According to contractor Shimizu Corporation, the new headquarters it opened in Tokyo open this week stands as the world’s most emission-free building.
With no clear certification standard for zero-energy buildings, however, it is hard to verify the claim. What is clear is that there are a number of highly energy efficient and CO2-reducing features that are not common in traditional large buildings.
One such technology is an air conditioning system that makes use of radiant heat. Water hoses run under ceiling boards like capillary vessels. By controlling the temperature of the water circulating in the hoses, the temperature of the ceiling board surface is controlled. As a result, a surface temperature of about 20 degrees absorbs the heat of people working in the office through a radiant effect. This system can reduce CO2 emissions by 30 per cent compared to conventional air conditioning systems.
The lighting system also makes use of energy-efficient technology. Light-emitting diode (LED) lighting has been fully adopted and is controlled by motion sensors. Energy used for lighting during the day is generated by photovoltaic (PV) panels placed in the outer walls. The PV panels take up about 2,000 square metres and generate 84,000 kwh of power per year.
In addition, window shades have been installed, which angle automatically to follow the path of the sun and optimize natural light into the working space.
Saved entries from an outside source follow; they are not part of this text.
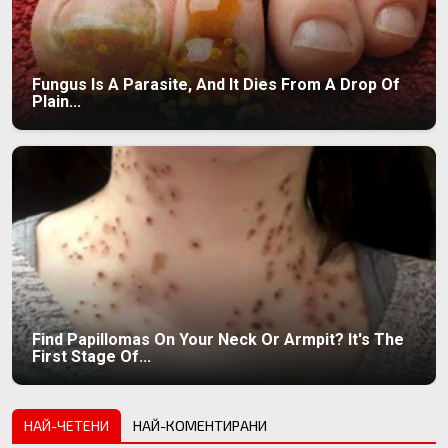
Fungus Is A Parasite, And It Dies From A Drop Of
Plain...
Find Papillomas On Your Neck Or Armpit? It's The
First Stage Of...
НАЙ-ЧЕТЕНИ
НАЙ-КОМЕНТИРАНИ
This is said to reduce CO2 emissions by 90 per cent compared to standard lighting systems.
The overall result is that the building emits only 38 kg/m2 of CO2 per year, 62 per cent less than the average Tokyo building.
Shimizu is aiming to reduce emissions even further and have set a target to reduce CO2 emissions by 70 per cent through fine tuning of air conditioning and lighting facilities as well as adopting further energy saving systems by the end of 2015. Finally, the company plans to offset the remaining emissions by creating emission rights to realise a Zero Emission Building (ZEB).
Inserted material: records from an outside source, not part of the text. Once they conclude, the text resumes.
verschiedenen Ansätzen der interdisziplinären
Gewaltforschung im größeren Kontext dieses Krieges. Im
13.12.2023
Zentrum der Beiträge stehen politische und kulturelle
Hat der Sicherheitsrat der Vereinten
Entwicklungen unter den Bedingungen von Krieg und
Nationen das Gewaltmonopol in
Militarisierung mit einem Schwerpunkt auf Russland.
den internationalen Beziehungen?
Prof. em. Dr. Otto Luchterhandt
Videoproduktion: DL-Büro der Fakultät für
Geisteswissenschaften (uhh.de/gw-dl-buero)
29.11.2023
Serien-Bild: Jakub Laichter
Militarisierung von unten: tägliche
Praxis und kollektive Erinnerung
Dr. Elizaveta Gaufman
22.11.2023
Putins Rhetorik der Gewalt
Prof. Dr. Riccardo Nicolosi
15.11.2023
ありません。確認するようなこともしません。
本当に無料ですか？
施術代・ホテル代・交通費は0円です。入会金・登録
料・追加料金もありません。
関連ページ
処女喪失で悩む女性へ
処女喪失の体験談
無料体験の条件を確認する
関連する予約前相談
In a marketing statement, Shimizu said the building’s environmentally-friendly measures are “sure to increase the demand for construction of buildings like the new Shimizu Headquarters.”
With zero-energy buildings still an emerging area and only a small piece of the total global building industry, Shimizu’s claims may be somewhat optimistic with respect to the current market. Time will tell whether their building is as emission-free as they say, and whether that helps usher in a new generation of zero-emission buildings.